I thought about using a Dict, but then the bookeeping gets pretty complex; since we’re only looking for the 2020th number there’s no reason to not just keep the whole sequence in memory, and use findprev() to look back.

function next(ns)
    p=findprev(x->x==ns[end], ns, length(ns)-1)
    isnothing(p) ? 0 : length(ns)-p
end

Then we just need to allocate a vector, initialize it with the starting numbers, then loop through to 2020.

function nth(seed, n)
    ns = Vector{Int}(undef, n)
    for i in 1:length(seed)
        ns[i] = seed[i]
    end
    for i in length(seed)+1:n
        ns[i] = next(@view ns[1:i-1])
    end
    ns[end]
end

This could be written more concisely with a single loop, with a test inside the loop, but since the seed is so short we’re doing a lot of unecessary tests.
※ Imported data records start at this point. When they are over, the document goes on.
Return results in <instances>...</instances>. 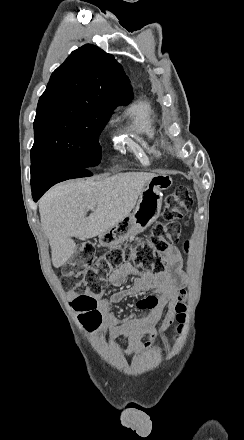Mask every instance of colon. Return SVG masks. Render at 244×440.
I'll list each match as a JSON object with an SVG mask.
<instances>
[{"mask_svg":"<svg viewBox=\"0 0 244 440\" xmlns=\"http://www.w3.org/2000/svg\"><path fill=\"white\" fill-rule=\"evenodd\" d=\"M192 206V198L187 188L180 187L165 200L163 217L165 222L159 223L153 230L150 240L139 243L133 248L113 250L103 256L98 272L93 271L95 247L91 241L83 242L82 249L75 253V259L81 262H64V275H60V284H65L68 294H77L73 299V312L81 313L82 319H100L98 299L92 294H99L103 286L104 274L112 267L124 262H132L143 266L148 272L163 270L164 255L168 247L178 241L180 235V220L188 215ZM185 254L191 252L190 242L183 246ZM98 265V264H97ZM83 271H88L85 277ZM90 293V294H89ZM176 319L180 323L177 328L181 333L187 318L188 306L180 298L175 305ZM178 338V337H177Z\"/></svg>","mask_w":244,"mask_h":440,"instance_id":"colon-1","label":"colon"}]
</instances>
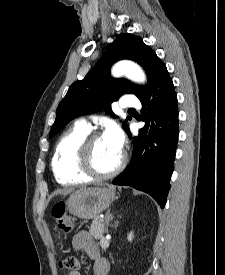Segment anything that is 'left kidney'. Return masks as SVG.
Segmentation results:
<instances>
[{
	"label": "left kidney",
	"mask_w": 225,
	"mask_h": 275,
	"mask_svg": "<svg viewBox=\"0 0 225 275\" xmlns=\"http://www.w3.org/2000/svg\"><path fill=\"white\" fill-rule=\"evenodd\" d=\"M127 239H128V241H130V242L133 240V232H130V233L128 234Z\"/></svg>",
	"instance_id": "left-kidney-1"
}]
</instances>
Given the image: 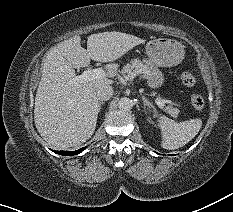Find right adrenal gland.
<instances>
[{"instance_id": "right-adrenal-gland-1", "label": "right adrenal gland", "mask_w": 233, "mask_h": 212, "mask_svg": "<svg viewBox=\"0 0 233 212\" xmlns=\"http://www.w3.org/2000/svg\"><path fill=\"white\" fill-rule=\"evenodd\" d=\"M103 104H104V102L102 101V102L99 103V106L101 107Z\"/></svg>"}]
</instances>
Not that it matters here.

Part 2

As I figured, now we need to go much futher, so now I’ll probably have to do that bookeeping I evaded in part 1. It will still take a while to go through all those iterations, maybe there is a clever way to do this?
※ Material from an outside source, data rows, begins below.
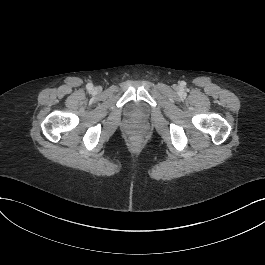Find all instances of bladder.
I'll return each mask as SVG.
<instances>
[{
	"label": "bladder",
	"instance_id": "1",
	"mask_svg": "<svg viewBox=\"0 0 265 265\" xmlns=\"http://www.w3.org/2000/svg\"><path fill=\"white\" fill-rule=\"evenodd\" d=\"M133 112H134V113H141V112H140L139 110H137V109L134 110Z\"/></svg>",
	"mask_w": 265,
	"mask_h": 265
}]
</instances>
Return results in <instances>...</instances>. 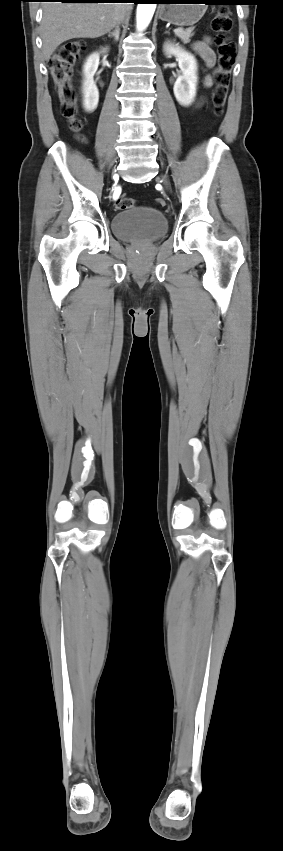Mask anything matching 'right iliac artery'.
<instances>
[{"mask_svg":"<svg viewBox=\"0 0 283 851\" xmlns=\"http://www.w3.org/2000/svg\"><path fill=\"white\" fill-rule=\"evenodd\" d=\"M118 195H119V196H123V191H121L119 188H118V189H117V191L114 193V198H116Z\"/></svg>","mask_w":283,"mask_h":851,"instance_id":"right-iliac-artery-1","label":"right iliac artery"}]
</instances>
This probably isn’t the cleverest approach, but using a dictionary to track “last time n was spoken” does indeed work in a reasonable time. The next() function is straightforward, with the caveat that ns cannot have already been updated with the last number.

function next(ns, lasti, lastn)
    haskey(ns, lastn) ? lasti-ns[lastn] : 0
end

So this makes nth() a bit more complex, and I “cheat” a bit by essentially skipping the lookup for first non-seed number, instead saying the next number is 0 and going from there.

function nth(seed, n)
    ns = Dict{Int,Int}()
    for i in 1:length(seed)
        ns[seed[i]] = i
    end
    lastn = seed[end]
    nextn = 0
    for i in length(seed)+1:n
        lastn = nextn
        nextn = next(ns, i, lastn)
        ns[lastn] = i
    end
    lastn
end

So it’s bascially working one step ahead, hence returning lastn.